*WORK REQUEST*
Print each entry as it appears. Images stay out of the copy.

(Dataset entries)
________________________
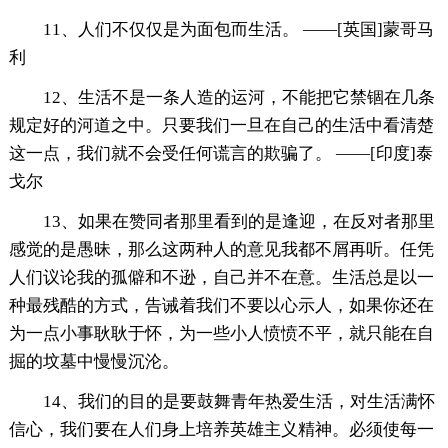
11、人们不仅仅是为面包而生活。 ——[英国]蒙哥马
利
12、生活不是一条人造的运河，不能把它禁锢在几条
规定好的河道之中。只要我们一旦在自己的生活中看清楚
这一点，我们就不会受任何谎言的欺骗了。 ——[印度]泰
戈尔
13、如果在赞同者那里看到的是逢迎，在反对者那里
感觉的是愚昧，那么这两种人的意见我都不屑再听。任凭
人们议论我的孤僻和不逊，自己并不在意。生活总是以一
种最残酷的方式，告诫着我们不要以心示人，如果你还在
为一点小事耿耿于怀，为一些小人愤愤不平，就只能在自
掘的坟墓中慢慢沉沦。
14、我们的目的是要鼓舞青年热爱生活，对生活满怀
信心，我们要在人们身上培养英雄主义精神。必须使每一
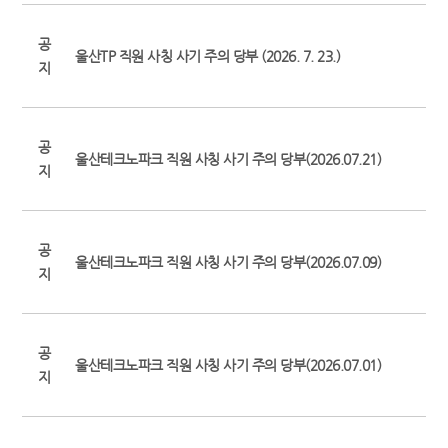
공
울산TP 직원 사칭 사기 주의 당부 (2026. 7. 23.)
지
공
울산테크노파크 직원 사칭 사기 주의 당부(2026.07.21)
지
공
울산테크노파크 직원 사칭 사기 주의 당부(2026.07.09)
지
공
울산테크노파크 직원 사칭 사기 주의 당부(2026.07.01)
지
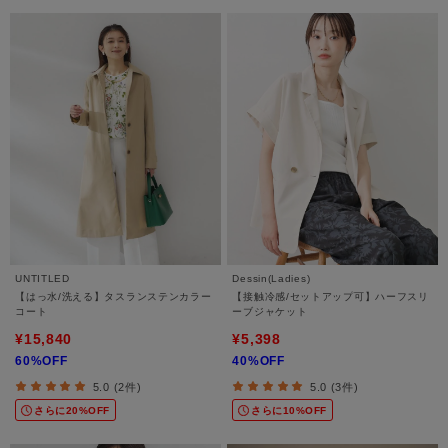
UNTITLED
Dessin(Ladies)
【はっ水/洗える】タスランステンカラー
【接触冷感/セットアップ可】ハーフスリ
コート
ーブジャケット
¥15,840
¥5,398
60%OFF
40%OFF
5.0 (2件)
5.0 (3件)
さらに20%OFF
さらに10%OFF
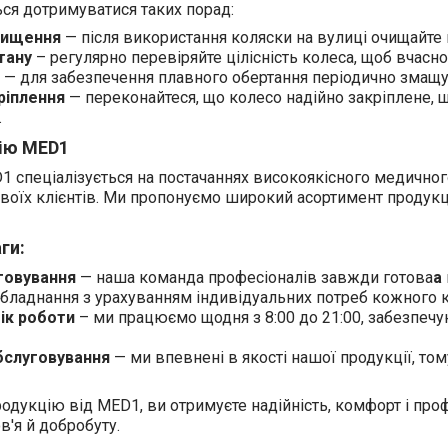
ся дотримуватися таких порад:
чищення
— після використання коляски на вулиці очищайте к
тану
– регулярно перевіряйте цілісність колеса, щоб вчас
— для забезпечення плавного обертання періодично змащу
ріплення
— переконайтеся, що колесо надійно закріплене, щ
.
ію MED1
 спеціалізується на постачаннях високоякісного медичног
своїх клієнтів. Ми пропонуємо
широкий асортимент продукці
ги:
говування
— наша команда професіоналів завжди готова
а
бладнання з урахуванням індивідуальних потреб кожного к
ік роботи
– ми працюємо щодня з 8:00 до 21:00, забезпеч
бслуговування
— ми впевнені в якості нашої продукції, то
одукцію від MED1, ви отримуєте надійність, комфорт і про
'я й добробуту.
________________________
*RESPONSE BOX*
11、人们不仅仅是为面包而生活。 ——[英国]蒙哥马
利
12、生活不是一条人造的运河，不能把它禁锢在几条
规定好的河道之中。只要我们一旦在自己的生活中看清楚
这一点，我们就不会受任何谎言的欺骗了。 ——[印度]泰
戈尔
13、如果在赞同者那里看到的是逢迎，在反对者那里
感觉的是愚昧，那么这两种人的意见我都不屑再听。任凭
人们议论我的孤僻和不逊，自己并不在意。生活总是以一
种最残酷的方式，告诫着我们不要以心示人，如果你还在
为一点小事耿耿于怀，为一些小人愤愤不平，就只能在自
掘的坟墓中慢慢沉沦。
14、我们的目的是要鼓舞青年热爱生活，对生活满怀
信心，我们要在人们身上培养英雄主义精神。必须使每一
공
울산TP 직원 사칭 사기 주의 당부 (2026. 7. 23.)
지
공
울산테크노파크 직원 사칭 사기 주의 당부(2026.07.21)
지
공
울산테크노파크 직원 사칭 사기 주의 당부(2026.07.09)
지
공
울산테크노파크 직원 사칭 사기 주의 당부(2026.07.01)
지
UNTITLED
Dessin(Ladies)
【はっ水/洗える】タスランステンカラー
【接触冷感/セットアップ可】ハーフスリ
コート
ーブジャケット
¥15,840
¥5,398
60%OFF
40%OFF
5.0 (2件)
5.0 (3件)
さらに20%OFF
さらに10%OFF
ся дотримуватися таких порад:
чищення
— після використання коляски на вулиці очищайте к
тану
– регулярно перевіряйте цілісність колеса, щоб вчас
— для забезпечення плавного обертання періодично змащу
ріплення
— переконайтеся, що колесо надійно закріплене, щ
.
ію MED1
 спеціалізується на постачаннях високоякісного медичног
своїх клієнтів. Ми пропонуємо
широкий асортимент продукці
ги:
говування
— наша команда професіоналів завжди готова
а
бладнання з урахуванням індивідуальних потреб кожного к
ік роботи
– ми працюємо щодня з 8:00 до 21:00, забезпеч
бслуговування
— ми впевнені в якості нашої продукції, то
одукцію від MED1, ви отримуєте надійність, комфорт і про
'я й добробуту.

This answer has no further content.